How are we to apply our Master’s prohibition today? It is certainly applicable to the prayer wheel, and even more to prayer flags by which the wind conveniently does the ‘praying’. I think we must apply it also to Transcendental Meditation, for Maharishi Mahesh Yogi has himself expressed regret at his misleading choice of the word ‘meditation’. True meditation involves the conscious use of the mind, but Transcendental Meditation is a simple and essentially mechanical technique for the relaxing of both body and mind. Instead of stimulating thought, it is designed to bring a person to a state of complete stillness and inactivity.

Turning from practices of prayer, it seems that our Master’s condemnation would certainly include a mindless use of things like the rosary in which nothing happens but the fingering of beads and reciting of words, in which the rosary distracts instead of concentrating the mind.

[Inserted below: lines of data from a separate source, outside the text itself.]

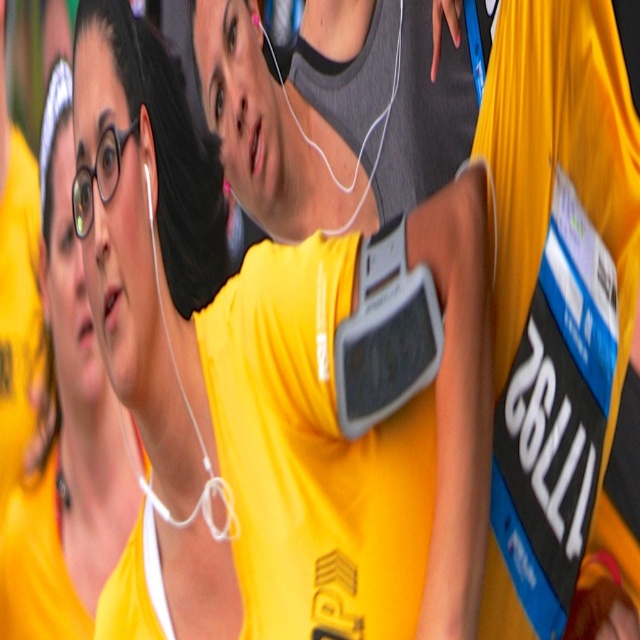 Can you confirm if matte yellow shirt at center is positioned below matte yellow shirt at left?

Yes, matte yellow shirt at center is below matte yellow shirt at left.

Can you confirm if matte yellow shirt at center is thinner than matte yellow shirt at left?

In fact, matte yellow shirt at center might be wider than matte yellow shirt at left.

Image resolution: width=640 pixels, height=640 pixels. In order to click on matte yellow shirt at center in this screenshot , I will do `click(269, 378)`.

The height and width of the screenshot is (640, 640). I want to click on matte yellow shirt at center, so click(x=269, y=378). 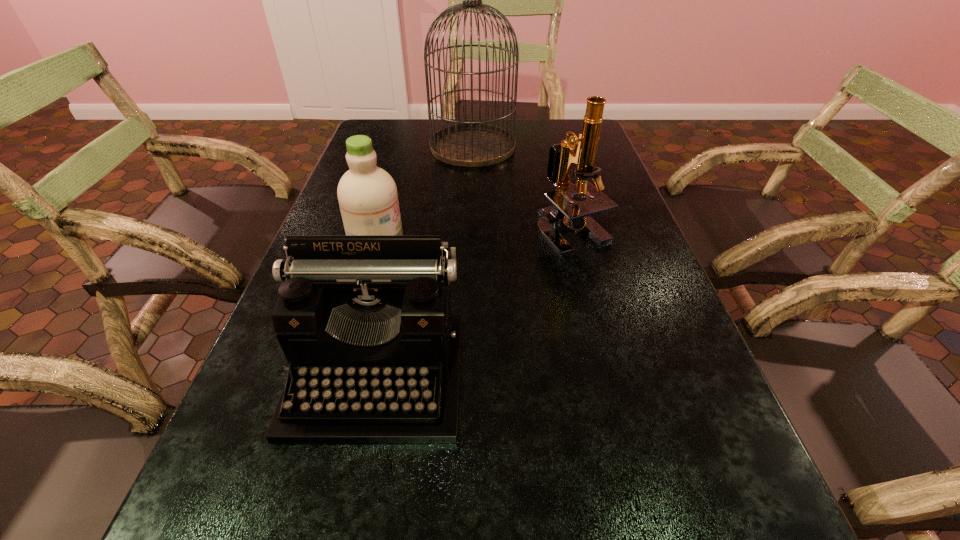 You are a GUI agent. You are given a task and a screenshot of the screen. Output one action in this format:
    pyautogui.click(x=<x>, y=<y>)
    Task: Click on the tallest object
    
    Given the screenshot: What is the action you would take?
    pyautogui.click(x=471, y=144)

This screenshot has width=960, height=540. In order to click on birdcage in this screenshot , I will do `click(471, 144)`.

Locate an element on the screen. the second tallest object is located at coordinates (565, 211).

Identify the location of microscope. (565, 211).

Where is `cleansing agent`? cleansing agent is located at coordinates (368, 199).

At what (x,y) coordinates should I click in order to perform the action: click on typewriter. Please return your answer as a coordinate pair (x, y). This screenshot has width=960, height=540. Looking at the image, I should click on (365, 322).

At what (x,y) coordinates should I click in order to perform the action: click on free spot located on the right of the tallest object. Please return your answer as a coordinate pair (x, y). The width and height of the screenshot is (960, 540). Looking at the image, I should click on (595, 147).

Find the location of a particular element. The width and height of the screenshot is (960, 540). free spot located 0.210m at the eyepiece of the second tallest object is located at coordinates (597, 329).

Image resolution: width=960 pixels, height=540 pixels. Find the location of `free space located 0.220m on the front label of the cleansing agent`. free space located 0.220m on the front label of the cleansing agent is located at coordinates (493, 238).

In order to click on free region located 0.120m on the typing side of the typewriter in this screenshot , I will do `click(346, 528)`. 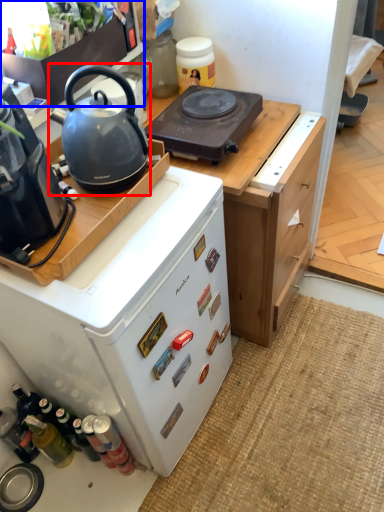 Question: Which of the following is the farthest to the observer, kettle (highlighted by a red box) or kitchen appliance (highlighted by a blue box)?

Choices:
 (A) kettle
 (B) kitchen appliance

Answer: (B) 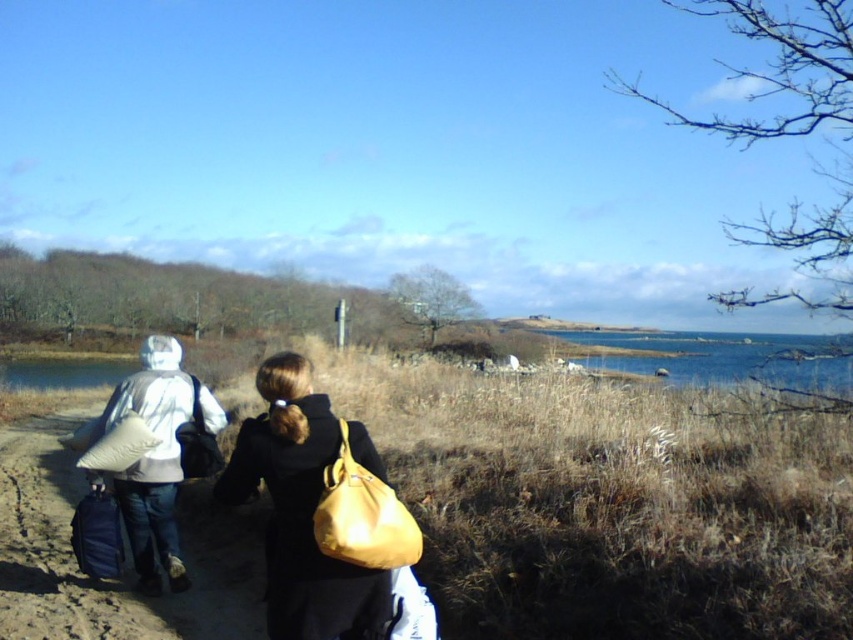 Can you confirm if matte white pillow at left is positioned to the right of matte yellow bag at center?

Incorrect, matte white pillow at left is not on the right side of matte yellow bag at center.

Does matte white pillow at left have a larger size compared to matte yellow bag at center?

Yes, matte white pillow at left is bigger than matte yellow bag at center.

What do you see at coordinates (144, 465) in the screenshot? I see `matte white pillow at left` at bounding box center [144, 465].

Locate an element on the screen. matte white pillow at left is located at coordinates (144, 465).

Is matte yellow bag at center shorter than matte black backpack at lower left?

Yes, matte yellow bag at center is shorter than matte black backpack at lower left.

Is matte yellow bag at center closer to camera compared to matte black backpack at lower left?

That is True.

Is point (386, 528) closer to viewer compared to point (80, 548)?

Yes.

What are the coordinates of `matte yellow bag at center` in the screenshot? It's located at (363, 515).

Can you confirm if blue water at right is positioned above matte black bag at left?

Actually, blue water at right is below matte black bag at left.

Is blue water at right positioned in front of matte black bag at left?

No.

Is point (799, 336) in front of point (206, 445)?

No, it is not.

Where is `blue water at right`? Image resolution: width=853 pixels, height=640 pixels. blue water at right is located at coordinates (724, 356). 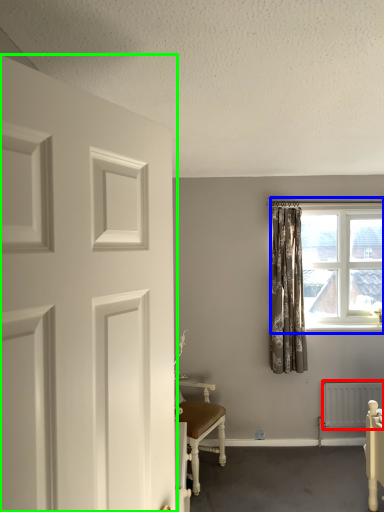 Question: Which object is the farthest from radiator (highlighted by a red box)? Choose among these: window (highlighted by a blue box) or door (highlighted by a green box).

Choices:
 (A) window
 (B) door

Answer: (B) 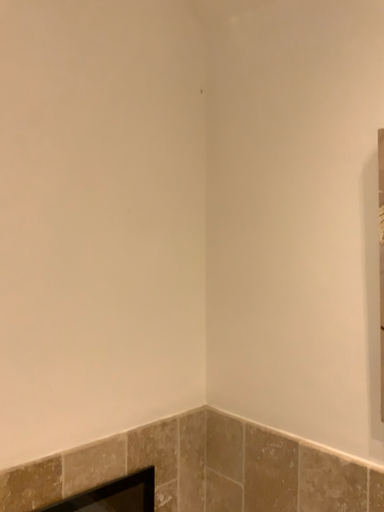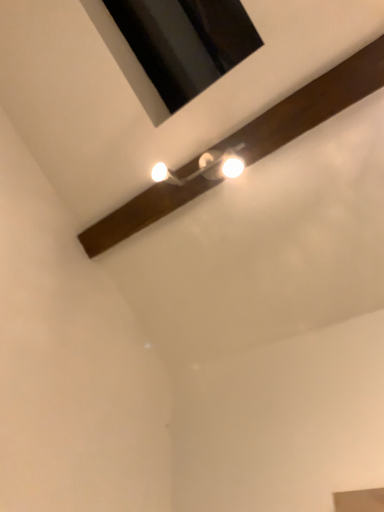 Question: Which way did the camera rotate in the video?

Choices:
 (A) rotated right
 (B) rotated left

Answer: (A) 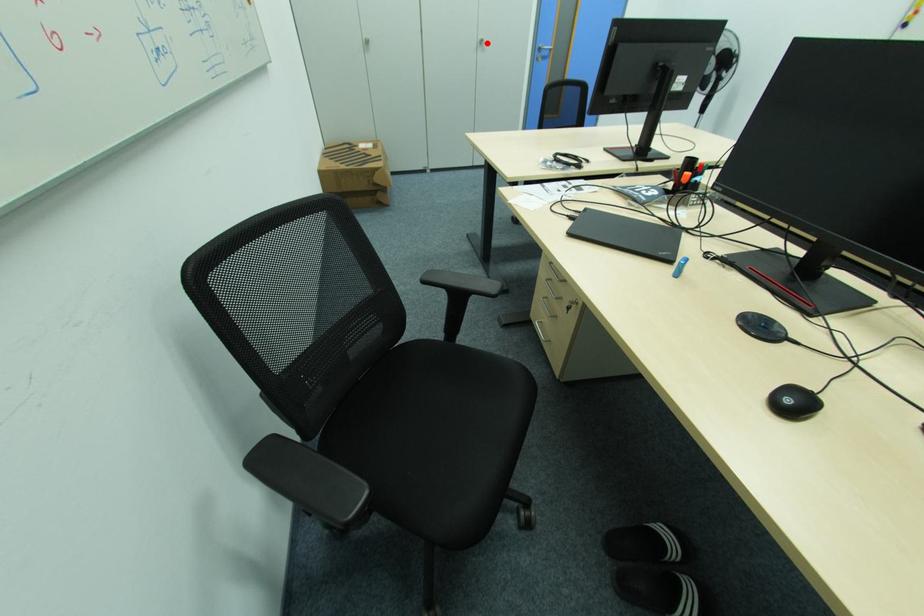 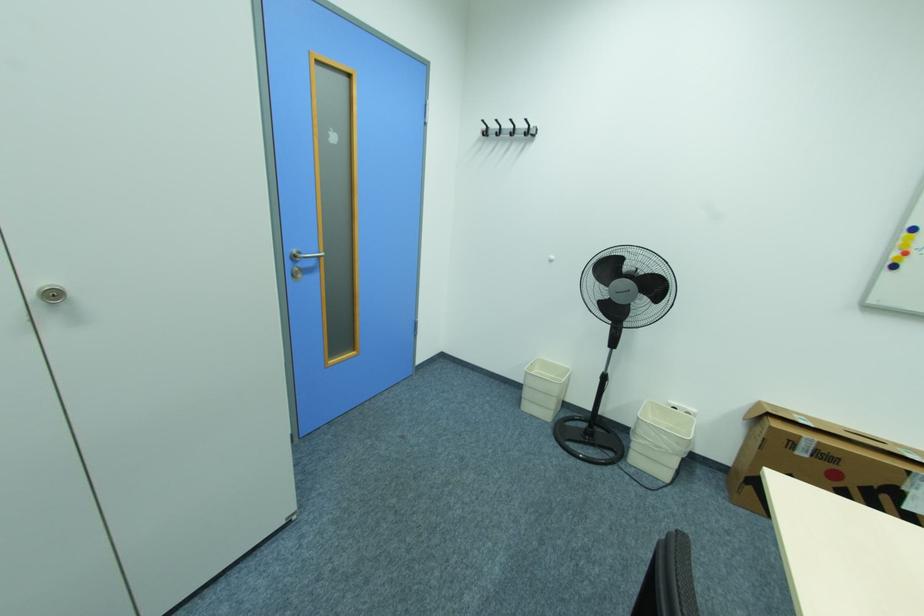 Find the pixel in the second image that matches the highlighted location in the first image.

(64, 294) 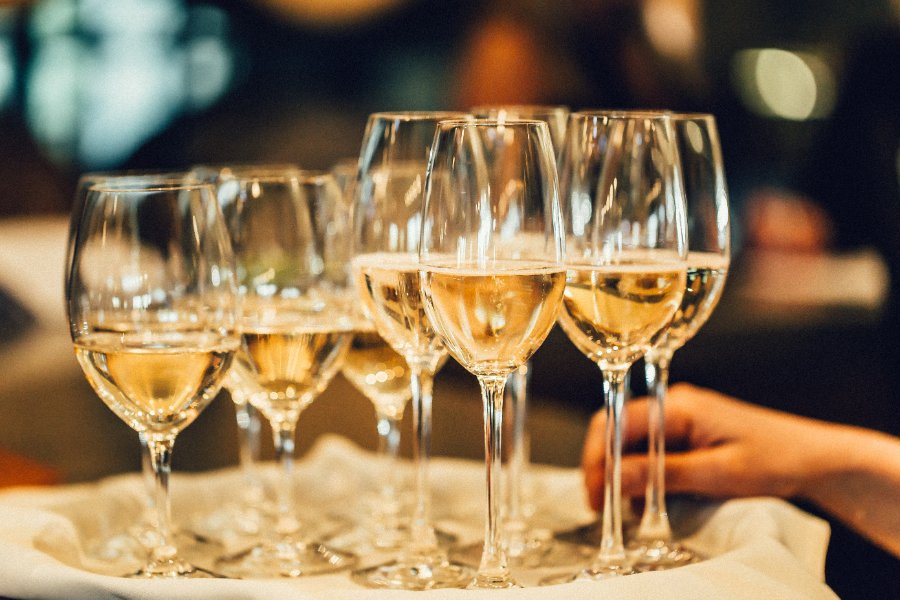 Locate an element on the screen. Image resolution: width=900 pixels, height=600 pixels. glasses of wine is located at coordinates (149, 285), (291, 308), (391, 277), (488, 283), (617, 271), (698, 249), (379, 379). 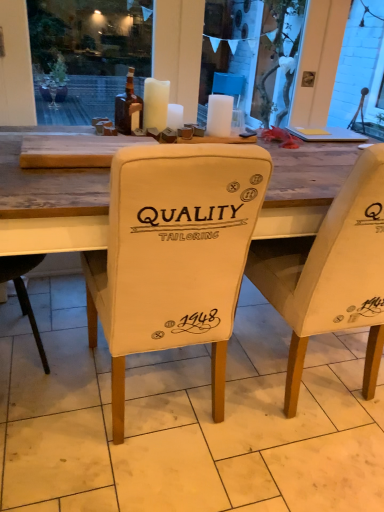 This screenshot has width=384, height=512. In order to click on free space above white fabric chair cover at center (from a real-world perspective) in this screenshot , I will do `click(207, 398)`. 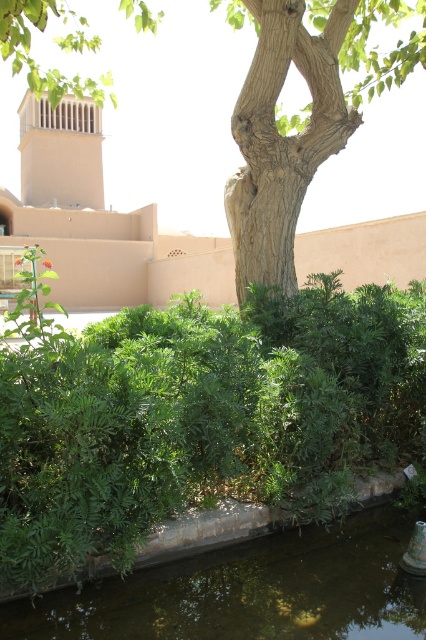 Question: Can you confirm if green leafy hedge at center is positioned to the right of greenish concrete water at bottom?

Choices:
 (A) no
 (B) yes

Answer: (A)

Question: Is green leafy hedge at center in front of smooth brown tree trunk at center?

Choices:
 (A) yes
 (B) no

Answer: (A)

Question: Which object is positioned closest to the greenish concrete water at bottom?

Choices:
 (A) smooth brown tree trunk at center
 (B) green leafy hedge at center

Answer: (B)

Question: Does smooth brown tree trunk at center appear under greenish concrete water at bottom?

Choices:
 (A) yes
 (B) no

Answer: (B)

Question: Which point is closer to the camera?

Choices:
 (A) smooth brown tree trunk at center
 (B) greenish concrete water at bottom
 (C) green leafy hedge at center

Answer: (C)

Question: Estimate the real-world distances between objects in this image. Which object is closer to the greenish concrete water at bottom?

Choices:
 (A) green leafy hedge at center
 (B) smooth brown tree trunk at center

Answer: (A) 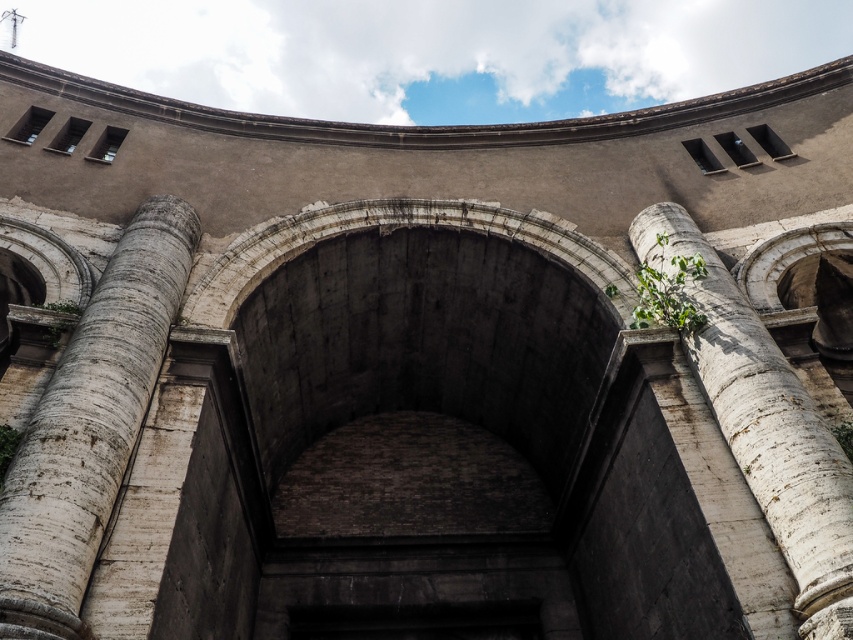 Is the position of white marble column at center more distant than that of white marble column at right?

No, it is in front of white marble column at right.

Between white marble column at center and white marble column at right, which one has more height?

white marble column at right is taller.

Who is more forward, (83,372) or (831,564)?

Positioned in front is point (831,564).

At what (x,y) coordinates should I click in order to perform the action: click on white marble column at center. Please return your answer as a coordinate pair (x, y). The height and width of the screenshot is (640, 853). Looking at the image, I should click on (90, 424). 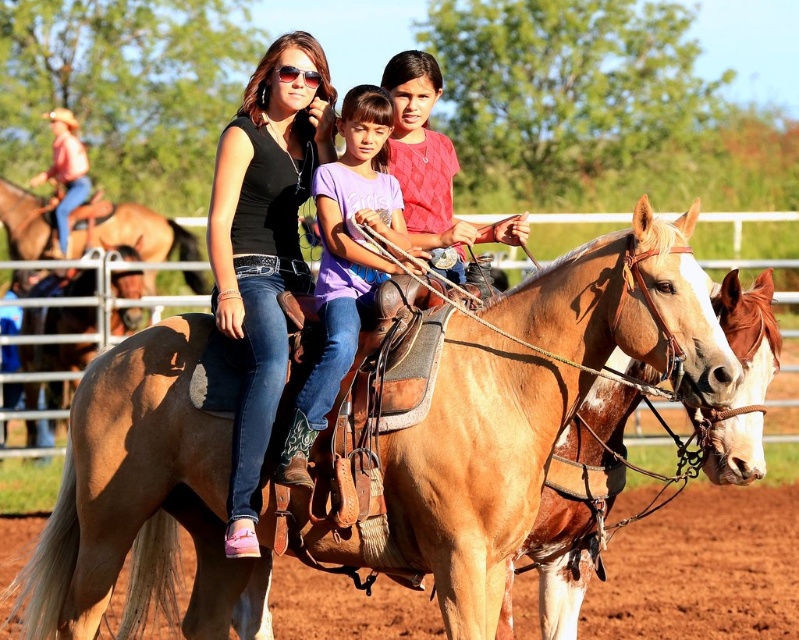 Who is lower down, light brown leather saddle at center or matte black shirt at center?

light brown leather saddle at center

Which is in front, point (561, 262) or point (293, 221)?

Point (561, 262) is in front.

The image size is (799, 640). What do you see at coordinates (134, 497) in the screenshot?
I see `light brown leather saddle at center` at bounding box center [134, 497].

The width and height of the screenshot is (799, 640). I want to click on light brown leather saddle at center, so click(134, 497).

Is light brown leather saddle at center above purple denim jeans at center?

No, light brown leather saddle at center is not above purple denim jeans at center.

Consider the image. Between light brown leather saddle at center and purple denim jeans at center, which one has more height?

Standing taller between the two is purple denim jeans at center.

Identify the location of light brown leather saddle at center. (134, 497).

Where is `light brown leather saddle at center`? The image size is (799, 640). light brown leather saddle at center is located at coordinates (134, 497).

Can you confirm if brown leather horse at center is positioned to the left of brown leather saddle at upper left?

Incorrect, brown leather horse at center is not on the left side of brown leather saddle at upper left.

From the picture: Is brown leather horse at center shorter than brown leather saddle at upper left?

In fact, brown leather horse at center may be taller than brown leather saddle at upper left.

Does point (617, 381) lie behind point (120, 221)?

That is False.

Identify the location of brown leather horse at center. The image size is (799, 640). (574, 512). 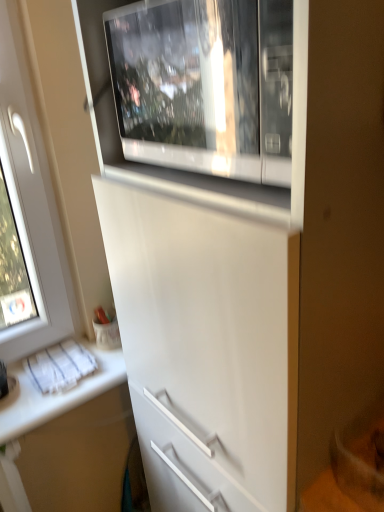 The image size is (384, 512). What do you see at coordinates (203, 85) in the screenshot? I see `white glossy microwave at upper center` at bounding box center [203, 85].

Where is `white glossy microwave at upper center`? The width and height of the screenshot is (384, 512). white glossy microwave at upper center is located at coordinates (203, 85).

I want to click on white glossy countertop at lower left, so click(x=56, y=394).

This screenshot has width=384, height=512. What do you see at coordinates (56, 394) in the screenshot?
I see `white glossy countertop at lower left` at bounding box center [56, 394].

Find the location of a particular element. The image size is (384, 512). white glossy microwave at upper center is located at coordinates (203, 85).

Can you confirm if white glossy microwave at upper center is positioned to the left of white glossy countertop at lower left?

Incorrect, white glossy microwave at upper center is not on the left side of white glossy countertop at lower left.

Which object is further away from the camera, white glossy microwave at upper center or white glossy countertop at lower left?

white glossy countertop at lower left.

Considering the positions of points (212, 31) and (92, 397), is point (212, 31) farther from camera compared to point (92, 397)?

No, it is in front of (92, 397).

From the image's perspective, which is below, white glossy microwave at upper center or white glossy countertop at lower left?

white glossy countertop at lower left appears lower in the image.

From a real-world perspective, which is physically above, white glossy microwave at upper center or white glossy countertop at lower left?

white glossy microwave at upper center.

Is white glossy microwave at upper center wider than white glossy countertop at lower left?

In fact, white glossy microwave at upper center might be narrower than white glossy countertop at lower left.

Who is shorter, white glossy microwave at upper center or white glossy countertop at lower left?

white glossy countertop at lower left.

In terms of size, does white glossy microwave at upper center appear bigger or smaller than white glossy countertop at lower left?

white glossy microwave at upper center is bigger than white glossy countertop at lower left.

Is white glossy microwave at upper center outside of white glossy countertop at lower left?

Absolutely, white glossy microwave at upper center is external to white glossy countertop at lower left.

Is there a large distance between white glossy microwave at upper center and white glossy countertop at lower left?

white glossy microwave at upper center is near white glossy countertop at lower left, not far away.

In the scene shown: Is white glossy microwave at upper center facing towards white glossy countertop at lower left?

No, white glossy microwave at upper center is not facing towards white glossy countertop at lower left.

How different are the orientations of white glossy microwave at upper center and white glossy countertop at lower left in degrees?

The angle between the facing direction of white glossy microwave at upper center and the facing direction of white glossy countertop at lower left is 88 degrees.

What are the coordinates of `home appliance that appears on the right of white glossy countertop at lower left` in the screenshot? It's located at (203, 85).

Considering the positions of objects white glossy countertop at lower left and white glossy microwave at upper center in the image provided, who is more to the left, white glossy countertop at lower left or white glossy microwave at upper center?

From the viewer's perspective, white glossy countertop at lower left appears more on the left side.

Does white glossy countertop at lower left come behind white glossy microwave at upper center?

That is True.

Is point (3, 441) behind point (276, 127)?

Yes, point (3, 441) is behind point (276, 127).

From the image's perspective, which one is positioned lower, white glossy countertop at lower left or white glossy microwave at upper center?

white glossy countertop at lower left, from the image's perspective.

From a real-world perspective, who is located lower, white glossy countertop at lower left or white glossy microwave at upper center?

white glossy countertop at lower left is physically lower.

Considering the sizes of objects white glossy countertop at lower left and white glossy microwave at upper center in the image provided, who is wider, white glossy countertop at lower left or white glossy microwave at upper center?

With larger width is white glossy countertop at lower left.

Considering the relative sizes of white glossy countertop at lower left and white glossy microwave at upper center in the image provided, is white glossy countertop at lower left taller than white glossy microwave at upper center?

No, white glossy countertop at lower left is not taller than white glossy microwave at upper center.

Considering the sizes of objects white glossy countertop at lower left and white glossy microwave at upper center in the image provided, who is smaller, white glossy countertop at lower left or white glossy microwave at upper center?

Smaller between the two is white glossy countertop at lower left.

Looking at this image, is white glossy countertop at lower left positioned beyond the bounds of white glossy microwave at upper center?

Absolutely, white glossy countertop at lower left is external to white glossy microwave at upper center.

Is there a large distance between white glossy countertop at lower left and white glossy microwave at upper center?

No, white glossy countertop at lower left is not far away from white glossy microwave at upper center.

Does it also apply to liturgical forms of worship? Are Evangelicals guilty of battalogia? Yes, no doubt some are, for the use of set forms does permit an approach to God with the lips while the heart is far from him. It is equally possible to use ‘empty phrases’ in extempore prayer and to lapse into religious jargon while the mind wanders. To sum up, what Jesus forbids his people is any kind of prayer with the mouth when the mind is not engaged.

The next words expose the folly of such a pretense at praying: for they think that they will be heard for their many words. NEB: ‘They imagine that the more they say, the more likely they are to be heard.’ What an incredible notion! What sort of a God is this who is chiefly impressed by the mechanics and the statistics of prayer, and whose response is determined by the volume of words we use and the number of hours we spend in praying?

Do not be like them, Jesus says.

Why not? Because disciples do not believe in that kind of God. That is, we are not to do as they do because we are not to think as they think. On the contrary, your Father knows what you need before you ask him. He is neither ignorant, so that we need to instruct him, nor hesitant, so that we need to persuade him.

He is our Father — a Father who loves his children and knows all about their needs. If that be so, somebody asks, then what is the point of praying?

Let Calvin answer your question:

Believers do not pray with the view of informing God about things unknown to him, or of exciting him to do his duty, or of urging him as though he were reluctant. On the contrary, they pray in order that they may arouse themselves to seek him, that they may exercise their faith in meditating on his promises, that they may relieve themselves from their anxieties by pouring them into his bosom; in a word, that they may declare that from him alone they hope and expect, both for themselves and for others, all good things.

Luther put it more succinctly still:

By our praying … we are instructing ourselves more than we are him.